As an illustration: before version 3.0 of QFA (References) we used the absolute word number of a word occurrence. The first word of the Old Testament got number 1, and the last word number 430156. Now the first word gets anchor gen_001:001^001 and the last word gets anchor ch2_036:023^038. These anchors refer to books, chapters and verses and specify a word in a verse by their order number in that verse. The last word of the bible is the 38th word of the 23th chapter of the second book of Chronicles.

In TKA (References) only letters as a whole are anchored. For example, the letter of the example screenshot above has identifier 1139a, which is clearly not a database identifier.

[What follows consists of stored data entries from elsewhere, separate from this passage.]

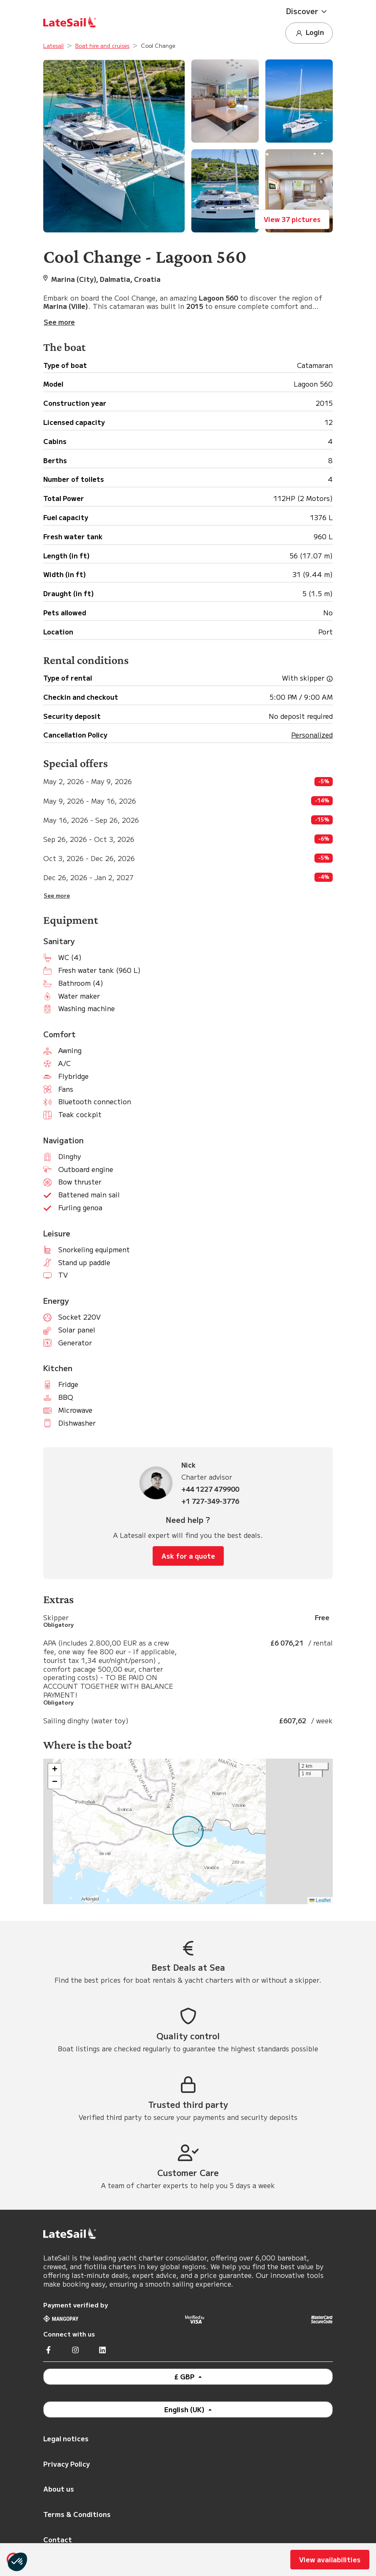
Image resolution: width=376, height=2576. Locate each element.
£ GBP (185, 2376)
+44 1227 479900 (210, 1489)
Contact (57, 2539)
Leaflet (320, 1900)
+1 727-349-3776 (210, 1501)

An obvious difference between the target model for queries/features on the one hand and keywords/topics on the other hand is that the former allow target sharing between annotations. This is only a pragmatic issue with no semantic consequences and not too much performance impact. The model without target sharing is definitely simpler, and fewer inner joins are needed to get from target to body, for instance. The model with target sharing does not enforce it. Even if targets are shared, there is the need for a record in the cross table annot_target per target per annotation. So this will only gain something if the anchor field requires a significant amount of text per anchor.

Metadata

In fact, we have very little metadata, most of it unstructured. So we can afford to store it in a separate table (in the queries/features case) or even in extra fields in the annotation record itself. As soon as the relevant metadata becomes more complex, it is better to separate it thoroughly from the annotations, and make the connection purely symbolic, like we did with the connection between target anchors and the targets themselves.

Visualisation

Each type of annotation asked for different visualisations on the interface. The common aspect is that targets are highlighted, and bodies are displayed in separate columns, one for each (sub)type of annotation. The differences between queries and features and topics and keywords are: #for queries only those bodies are shown that have targets in the rendered part of the source; whereas for features all features/value pairs are selectable, regardless of their occurrence in the displayed passage of the source; #query targets are highlighted whereas features targets are highlighted according to display characteristics under user control; #queries and features have targets at the word level whereas keywords and topics are targeted at the letter level, but the individual occurrences are highlighted by means of a generic javascript search in element content, which is less precise!

Implementation

In order to rapidly implement our ideas concerning annotations and sources we needed a simple but effective framework on which we could build data-driven web applications. Web2py (References) offers exactly that.

We needed very little code on top of the framework, a few hundred lines of python and javascript. Deployment of apps is completely web-based, and takes only seconds.

Most work went into the data preparation stage, where I compiled data from various origins into sql dumps for sources and annotations. This was done by a few perl and shell scripts, each a few hundred lines again.